Often I find myself scratching my head at the email marketing messages I am sent by organizations.
For more than a year, I’ve made a serious effort to up my email marketing game (among other marketing aspects). All the while, I see other organizations seem to have not supported their email marketers.
Making a flub is okay, in my book – it happens. However, I like to call it the egregious #emailmarketingfails, usually via hashtag. Sometimes, though, 140 characters isn’t enough.
For now, I will not reveal any information about the sender. Nor will I include a screenshot so as not to give away the sender’s organization. That seems irrelevant to me at this point.
Here we go…
Thursday morning, 8:49 a.m.
I receive an email from a company with whom I have no recollection of interacting.
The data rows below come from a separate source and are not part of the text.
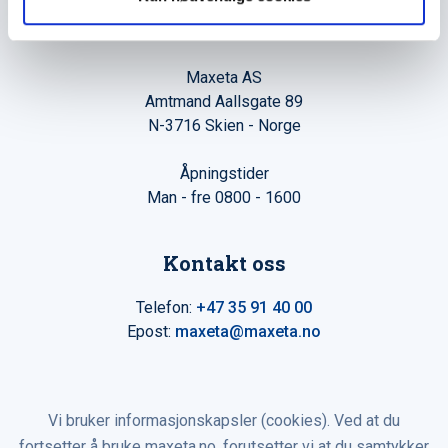
Hovedkontor
Maxeta AS
Amtmand Aallsgate 89
N-3716 Skien - Norge
Åpningstider
Man - fre 0800 - 1600
Kontakt oss
Telefon:
+47 35 91 40 00
Epost:
maxeta@maxeta.no
Vi bruker informasjonskapsler (cookies). Ved at du
fortsetter å bruke maxeta.no, forutsetter vi at du samtykker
Subject line: Meeting Request
A pretty poor subject line for someone you’ve never interacted with before. Why would you try to schedule a meeting with me if I’ve never interacted with you? Even if I’ve only filled out one form on your website, I’m probably not ready to buy.
I assume at this point my email was distributed via a list since I didn’t recognize the sender’s name or company. I was ready to delete the email right then until I read the first line.
Seriously? You can’t even get the first name field right? I know I’ve never submitted any form as an “Akansh.” My alias is way better than that.
Clearly this marketer – the Director of Business Development & Strategic Partnerships – is incompetent at developing business. Or he cultivates stupid leads who buy into this ridiculous email marketing method.
Because I didn’t want to be on the receiving end of any future marketing, I thought I would send him a message.
You’ve got the wrong email here. Please remove me from your mailing list.
After all, the email he’d sent wasn’t part of a mass campaign – there was no unsubscribe button. With no response from the sender, I figured he’d taken care of it.
Thursday afternoon, 3:17 p.m.
So imagine my surprise six hours later when I get one of their newsletters in my inbox.
How quick do you think I unsubscribed and marked that email as spam?
- Don’t buy lists.
- Make sure your data is correct.
- If you send a regular email to someone and they ask you to cease communications, do it.
- Additionally, always include an unsubscribe link as many of any email campaign. Let people filter themselves out so you’re not trying to target them, and focus on growing your list organically.